No. Assent-based practice does not eliminate demands or expectations but changes how demands are presented and how refusal is addressed. The goal is to create conditions that maximize the likelihood of willing participation through choice provision, appropriate demand calibration, predictable routines, and responsive interaction. When a student does withdraw assent, the response is to pause, offer alternatives, and modify the approach rather than to escalate demands or simply allow avoidance. Persistent assent withdrawal from a specific activity is treated as clinical data indicating that the approach needs modification, not as permission to eliminate the learning objective entirely.
This is a common concern that should be addressed directly and proactively. Frame assent-based practice as a more effective strategy for achieving the same educational goals, not as an alternative to those goals. Share the evidence linking student engagement to learning outcomes. Demonstrate with data from your own students that assent-based approaches produce skill acquisition alongside positive engagement. Acknowledge staff concerns about instructional time and academic standards, and show how proactive environmental design reduces the frequency and duration of behavioral disruptions that currently consume far more instructional time than assent-based pauses. Collaborative problem-solving that respects staff expertise while introducing new approaches is more effective than directive instruction.
Safety-critical activities and legally mandated assessments represent situations where the student's immediate participation may be necessary regardless of assent. In these situations, the behavior analyst should prepare the student in advance using visual supports, social stories, and practice opportunities. The environment should be modified to reduce aversive features (quieter testing location, familiar adult present).

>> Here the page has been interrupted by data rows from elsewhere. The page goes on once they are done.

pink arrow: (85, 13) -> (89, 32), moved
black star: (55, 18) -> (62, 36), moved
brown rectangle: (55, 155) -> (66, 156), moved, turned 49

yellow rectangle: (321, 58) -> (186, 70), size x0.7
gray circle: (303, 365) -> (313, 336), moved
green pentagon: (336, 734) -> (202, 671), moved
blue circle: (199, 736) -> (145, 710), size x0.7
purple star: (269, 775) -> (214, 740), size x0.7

After the activity, the behavior analyst should debrief and provide compensatory choice and preferred activities. The key distinction is between activities where participation is truly mandatory for safety or legal reasons and activities where participation feels mandatory but could actually be modified. The vast majority of school demands fall in the latter category.

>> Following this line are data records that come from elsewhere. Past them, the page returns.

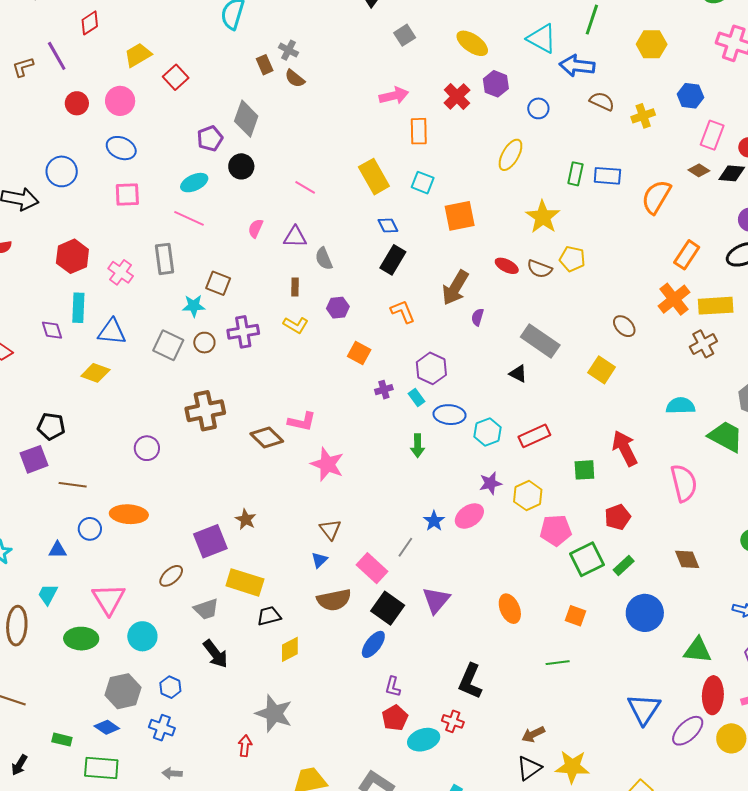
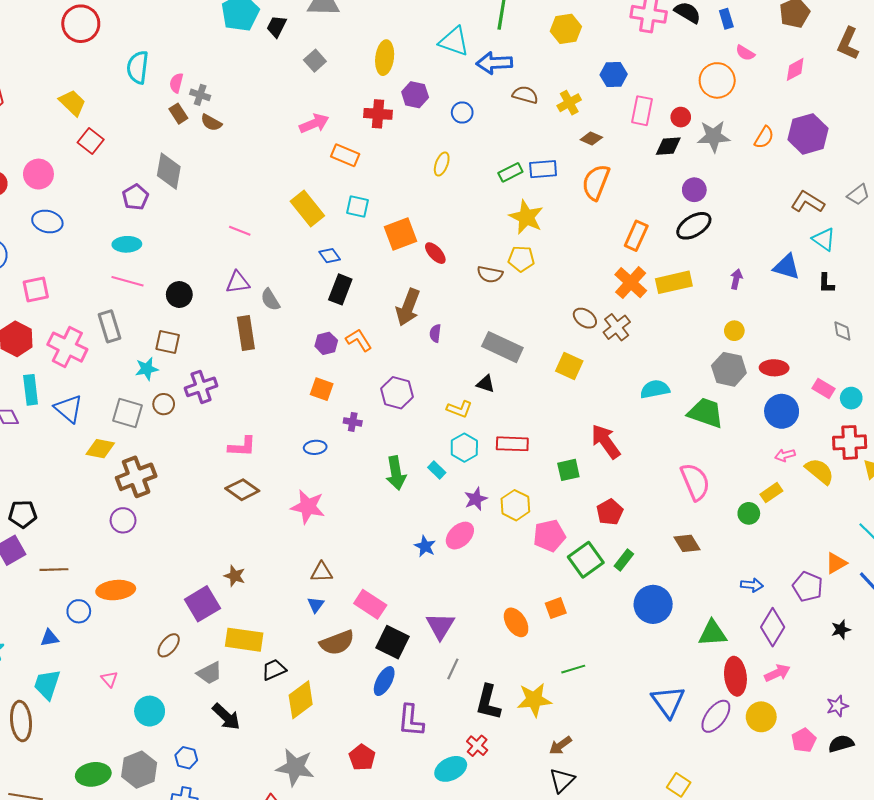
yellow ellipse: (472, 43) -> (385, 58), turned 72
yellow trapezoid: (138, 55) -> (72, 103), moved, turned 84
red cross: (457, 96) -> (378, 114), turned -32
orange rectangle: (419, 131) -> (345, 155), turned -56
yellow ellipse: (510, 155) -> (442, 164), size x0.7
black circle: (241, 166) -> (179, 295), moved
brown diamond: (699, 170) -> (591, 138), moved
green rectangle: (575, 174) -> (510, 172), turned 60
cyan ellipse: (194, 183) -> (127, 244), turned 32
pink square: (127, 195) -> (36, 290), moved
yellow star: (543, 217) -> (526, 217), moved
pink semicircle: (256, 228) -> (176, 83), moved
red ellipse: (507, 266) -> (435, 253), moved, turned 30
pink cross: (121, 272) -> (67, 347), size x1.5
brown rectangle: (295, 287) -> (246, 333), size x1.8
purple hexagon: (338, 308) -> (326, 343), moved
yellow L-shape: (296, 325) -> (459, 409), moved
blue triangle: (112, 332) -> (68, 409), turned 44
brown cross: (703, 344) -> (617, 327), moved
yellow diamond: (95, 373) -> (100, 449), moved
purple cross: (384, 390) -> (353, 422), turned 36
cyan rectangle: (417, 398) -> (437, 470), moved
brown cross: (205, 411) -> (136, 477), moved
blue ellipse: (450, 415) -> (315, 447), moved, size x0.7
pink L-shape: (302, 422) -> (242, 447), moved
red rectangle: (534, 436) -> (512, 444), turned 36
green arrow: (418, 446) -> (396, 473), size x1.4
pink semicircle: (684, 483) -> (695, 482), moved
brown triangle: (330, 530) -> (322, 572), turned -45
gray line: (405, 547) -> (453, 669), moved
cyan trapezoid: (48, 594) -> (47, 684), size x1.4
pink triangle: (109, 599) -> (109, 679), size x0.5
orange square: (575, 616) -> (556, 608), moved, turned -30
green ellipse: (81, 639) -> (93, 774), moved
yellow diamond: (290, 649) -> (301, 700), size x1.4
purple L-shape: (393, 687) -> (411, 721), size x1.6
red pentagon: (395, 718) -> (362, 757), moved
red cross: (453, 721) -> (477, 746), turned 30
yellow star: (572, 767) -> (534, 700), moved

Effective proactive strategies include embedding choice throughout the school day (sequence of activities, materials, location, partners), providing predictable routines through visual schedules and advance notice of changes, calibrating demand difficulty to the student's current state, building preferred activities and interests into the curriculum, ensuring the sensory environment is comfortable, establishing clear and consistent expectations that the student understands, providing adequate breaks and opportunities for self-regulation, and building positive relationships between the student and all adults in the school. These strategies reduce the conditions that trigger assent withdrawal by creating an environment in which the student feels safe, capable, and motivated.
Training should include a clear definition of assent and assent withdrawal with examples specific to the student they work with. Provide a visual reference card listing the student's individualized assent indicators (approaching, engaging, vocalizing positively) and withdrawal indicators (turning away, pushing materials, crying). Use video examples when possible to show what assent and withdrawal look like in real interactions. Practice scenarios where the paraprofessional must identify assent or withdrawal and demonstrate the appropriate response. Provide ongoing feedback during direct observation of their interactions with the student. Regular team meetings to discuss specific situations and refine responses maintain skill over time.
Practical data collection methods include momentary time sampling of engagement indicators at fixed intervals during activities (every five minutes, note whether the student shows assent or withdrawal indicators). Simple checklists can be used at the end of each activity to rate overall engagement. Frequency counts of assent withdrawal episodes capture how often the student communicates unwillingness. Duration measures of engagement time versus disengagement time during specific activities reveal patterns. These methods can be integrated into existing data collection systems and completed by paraprofessionals with minimal training. The data should be reviewed weekly to identify patterns and inform modifications.
Families are essential partners in assent-based service delivery. They can provide information about their child's preferences, communication style, and indicators of distress that may not be apparent in the school setting. They can share strategies that are effective at home for promoting engagement and managing distress. They can help identify environmental or sensory factors that the school may not be aware of. Families should be involved in the development of the assent protocol, including defining indicators and response procedures. When families use consistent assent-based approaches at home and school, the student benefits from a unified approach across environments.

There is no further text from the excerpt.